**WORK REQUIRED:** What is the number of lines below that include the string "with"? Provide that number alone.
[RECORDS FOR PROCESSING]
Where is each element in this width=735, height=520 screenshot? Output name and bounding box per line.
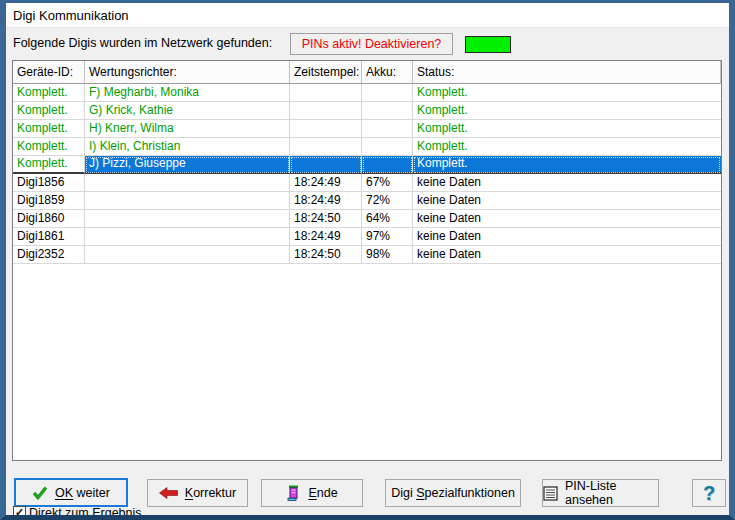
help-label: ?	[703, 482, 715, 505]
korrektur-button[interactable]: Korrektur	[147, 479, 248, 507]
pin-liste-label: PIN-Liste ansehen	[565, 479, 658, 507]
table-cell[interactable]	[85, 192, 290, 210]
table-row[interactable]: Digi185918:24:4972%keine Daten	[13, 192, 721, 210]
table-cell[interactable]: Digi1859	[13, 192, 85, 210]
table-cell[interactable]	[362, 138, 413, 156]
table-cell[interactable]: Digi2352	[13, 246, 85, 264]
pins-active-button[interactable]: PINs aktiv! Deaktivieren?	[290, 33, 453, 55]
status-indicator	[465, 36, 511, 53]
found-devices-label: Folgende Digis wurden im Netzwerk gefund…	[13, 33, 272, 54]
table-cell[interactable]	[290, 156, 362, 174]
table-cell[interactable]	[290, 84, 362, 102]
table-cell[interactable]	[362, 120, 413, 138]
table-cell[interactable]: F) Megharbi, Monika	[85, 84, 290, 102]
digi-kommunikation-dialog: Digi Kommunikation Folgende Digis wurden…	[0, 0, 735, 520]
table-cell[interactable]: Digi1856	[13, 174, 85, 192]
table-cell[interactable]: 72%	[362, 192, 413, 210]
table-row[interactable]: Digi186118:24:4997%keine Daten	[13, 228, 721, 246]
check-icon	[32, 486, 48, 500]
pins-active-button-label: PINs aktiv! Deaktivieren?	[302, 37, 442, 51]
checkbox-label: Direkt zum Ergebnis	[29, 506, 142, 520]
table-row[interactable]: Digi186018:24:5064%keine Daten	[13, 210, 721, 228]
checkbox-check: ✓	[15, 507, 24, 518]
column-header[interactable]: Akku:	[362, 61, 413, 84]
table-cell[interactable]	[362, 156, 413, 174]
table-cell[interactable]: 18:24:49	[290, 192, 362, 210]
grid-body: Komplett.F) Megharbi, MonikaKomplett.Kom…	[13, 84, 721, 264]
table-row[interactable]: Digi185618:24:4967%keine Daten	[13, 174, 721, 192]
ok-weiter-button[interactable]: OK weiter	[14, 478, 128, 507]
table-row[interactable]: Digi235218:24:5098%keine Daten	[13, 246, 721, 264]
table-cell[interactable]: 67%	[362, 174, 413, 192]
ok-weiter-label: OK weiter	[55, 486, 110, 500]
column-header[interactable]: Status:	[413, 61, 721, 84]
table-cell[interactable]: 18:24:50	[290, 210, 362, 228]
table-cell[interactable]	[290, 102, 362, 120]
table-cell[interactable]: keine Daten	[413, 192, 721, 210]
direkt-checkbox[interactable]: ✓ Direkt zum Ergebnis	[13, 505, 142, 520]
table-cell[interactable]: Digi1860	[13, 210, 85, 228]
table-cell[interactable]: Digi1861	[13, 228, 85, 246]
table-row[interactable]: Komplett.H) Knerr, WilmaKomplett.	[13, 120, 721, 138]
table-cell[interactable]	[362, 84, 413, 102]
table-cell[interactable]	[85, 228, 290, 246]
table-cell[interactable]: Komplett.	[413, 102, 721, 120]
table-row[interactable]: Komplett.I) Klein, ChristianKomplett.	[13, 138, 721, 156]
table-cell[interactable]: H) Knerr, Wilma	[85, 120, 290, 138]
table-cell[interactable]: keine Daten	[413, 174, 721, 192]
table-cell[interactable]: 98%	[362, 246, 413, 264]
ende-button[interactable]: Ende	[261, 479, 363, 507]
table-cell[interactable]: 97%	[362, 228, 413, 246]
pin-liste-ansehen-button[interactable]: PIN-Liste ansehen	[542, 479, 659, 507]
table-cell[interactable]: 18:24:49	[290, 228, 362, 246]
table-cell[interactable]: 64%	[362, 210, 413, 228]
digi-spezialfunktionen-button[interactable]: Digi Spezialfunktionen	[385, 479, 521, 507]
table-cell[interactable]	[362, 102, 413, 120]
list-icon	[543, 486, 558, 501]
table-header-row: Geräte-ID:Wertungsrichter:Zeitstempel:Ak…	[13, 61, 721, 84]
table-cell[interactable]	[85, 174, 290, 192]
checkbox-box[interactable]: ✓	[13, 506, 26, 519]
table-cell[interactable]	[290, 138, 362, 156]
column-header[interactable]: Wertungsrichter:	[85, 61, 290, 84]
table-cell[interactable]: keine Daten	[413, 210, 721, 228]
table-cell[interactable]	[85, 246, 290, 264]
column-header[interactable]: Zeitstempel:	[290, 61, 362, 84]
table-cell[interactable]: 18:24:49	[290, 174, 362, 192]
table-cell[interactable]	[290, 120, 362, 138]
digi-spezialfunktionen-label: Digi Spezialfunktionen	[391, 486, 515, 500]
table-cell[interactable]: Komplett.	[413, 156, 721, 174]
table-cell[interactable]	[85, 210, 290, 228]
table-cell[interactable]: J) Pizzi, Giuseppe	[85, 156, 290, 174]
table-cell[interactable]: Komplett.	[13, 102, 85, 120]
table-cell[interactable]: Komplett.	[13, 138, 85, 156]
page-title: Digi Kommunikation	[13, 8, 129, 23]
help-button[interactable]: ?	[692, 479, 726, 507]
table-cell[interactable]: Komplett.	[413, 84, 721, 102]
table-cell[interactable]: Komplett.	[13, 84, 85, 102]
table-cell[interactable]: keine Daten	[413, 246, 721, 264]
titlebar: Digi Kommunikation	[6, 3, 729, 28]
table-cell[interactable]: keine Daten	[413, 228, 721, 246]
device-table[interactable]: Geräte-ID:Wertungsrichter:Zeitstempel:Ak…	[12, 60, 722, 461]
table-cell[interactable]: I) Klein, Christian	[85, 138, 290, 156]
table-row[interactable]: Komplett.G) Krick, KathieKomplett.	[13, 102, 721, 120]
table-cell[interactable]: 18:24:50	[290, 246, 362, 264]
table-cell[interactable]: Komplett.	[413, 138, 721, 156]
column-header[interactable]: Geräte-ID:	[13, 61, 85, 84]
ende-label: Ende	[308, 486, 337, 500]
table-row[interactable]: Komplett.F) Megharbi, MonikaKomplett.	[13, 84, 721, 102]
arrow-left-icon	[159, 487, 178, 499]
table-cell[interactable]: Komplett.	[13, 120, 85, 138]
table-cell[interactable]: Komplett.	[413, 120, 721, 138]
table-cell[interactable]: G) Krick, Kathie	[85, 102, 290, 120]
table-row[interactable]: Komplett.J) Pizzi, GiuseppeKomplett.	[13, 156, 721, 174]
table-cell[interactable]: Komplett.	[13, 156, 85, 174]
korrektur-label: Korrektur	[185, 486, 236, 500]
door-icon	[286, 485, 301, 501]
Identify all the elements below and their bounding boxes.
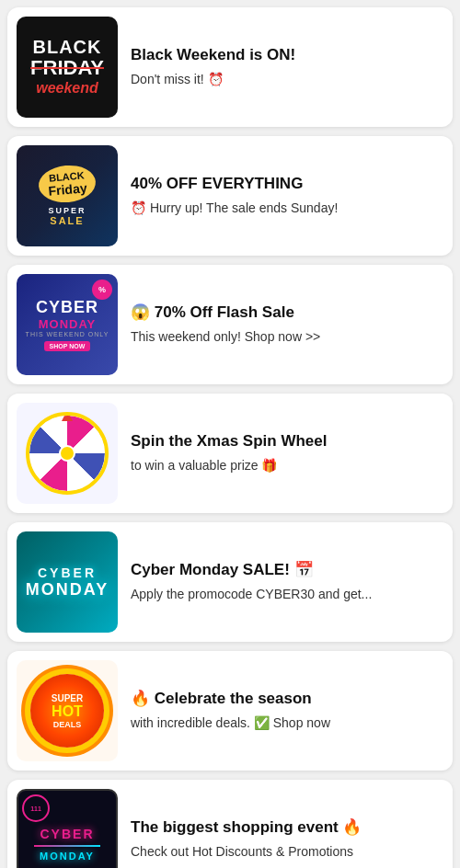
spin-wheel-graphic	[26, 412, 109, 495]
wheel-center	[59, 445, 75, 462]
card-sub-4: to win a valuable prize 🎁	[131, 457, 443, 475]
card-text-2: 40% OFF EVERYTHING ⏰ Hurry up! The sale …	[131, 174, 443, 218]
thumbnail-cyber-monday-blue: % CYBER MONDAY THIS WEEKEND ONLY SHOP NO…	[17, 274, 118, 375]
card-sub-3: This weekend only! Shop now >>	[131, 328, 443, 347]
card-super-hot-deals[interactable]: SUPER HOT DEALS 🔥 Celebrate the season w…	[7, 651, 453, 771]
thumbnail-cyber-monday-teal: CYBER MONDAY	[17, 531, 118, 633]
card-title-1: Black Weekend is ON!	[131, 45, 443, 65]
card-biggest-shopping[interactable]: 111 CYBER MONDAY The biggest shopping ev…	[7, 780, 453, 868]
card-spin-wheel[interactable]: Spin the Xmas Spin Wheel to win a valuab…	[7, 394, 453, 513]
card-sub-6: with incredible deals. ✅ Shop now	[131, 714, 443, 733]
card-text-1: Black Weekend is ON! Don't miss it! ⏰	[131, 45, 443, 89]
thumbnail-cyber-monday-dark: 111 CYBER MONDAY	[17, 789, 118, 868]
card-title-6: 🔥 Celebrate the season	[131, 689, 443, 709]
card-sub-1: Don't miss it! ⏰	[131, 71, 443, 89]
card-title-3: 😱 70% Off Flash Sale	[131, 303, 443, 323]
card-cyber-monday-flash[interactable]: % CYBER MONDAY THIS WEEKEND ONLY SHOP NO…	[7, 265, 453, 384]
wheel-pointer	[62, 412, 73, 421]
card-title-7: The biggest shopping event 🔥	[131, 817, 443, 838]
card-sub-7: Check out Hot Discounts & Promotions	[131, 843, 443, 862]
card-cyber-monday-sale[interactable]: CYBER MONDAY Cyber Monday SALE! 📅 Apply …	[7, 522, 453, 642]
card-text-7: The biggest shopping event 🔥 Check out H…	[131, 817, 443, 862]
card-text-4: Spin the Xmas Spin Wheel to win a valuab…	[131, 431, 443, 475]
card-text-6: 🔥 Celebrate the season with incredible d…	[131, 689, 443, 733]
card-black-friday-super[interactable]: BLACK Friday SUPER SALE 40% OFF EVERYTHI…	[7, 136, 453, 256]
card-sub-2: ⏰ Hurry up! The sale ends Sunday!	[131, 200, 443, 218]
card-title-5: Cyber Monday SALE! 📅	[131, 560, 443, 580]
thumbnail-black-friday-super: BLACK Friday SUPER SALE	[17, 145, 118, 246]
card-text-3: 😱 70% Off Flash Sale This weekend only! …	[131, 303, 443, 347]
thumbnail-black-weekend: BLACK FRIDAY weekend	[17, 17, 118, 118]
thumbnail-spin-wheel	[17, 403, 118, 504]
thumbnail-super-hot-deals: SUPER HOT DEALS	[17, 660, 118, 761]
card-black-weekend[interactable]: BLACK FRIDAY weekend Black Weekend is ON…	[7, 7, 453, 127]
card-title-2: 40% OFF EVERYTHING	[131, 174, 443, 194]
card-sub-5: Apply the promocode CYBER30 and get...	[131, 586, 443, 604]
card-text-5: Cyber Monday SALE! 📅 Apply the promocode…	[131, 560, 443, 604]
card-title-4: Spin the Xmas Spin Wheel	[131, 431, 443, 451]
[/RECORDS FOR PROCESSING]
**ANSWER SPACE:** 2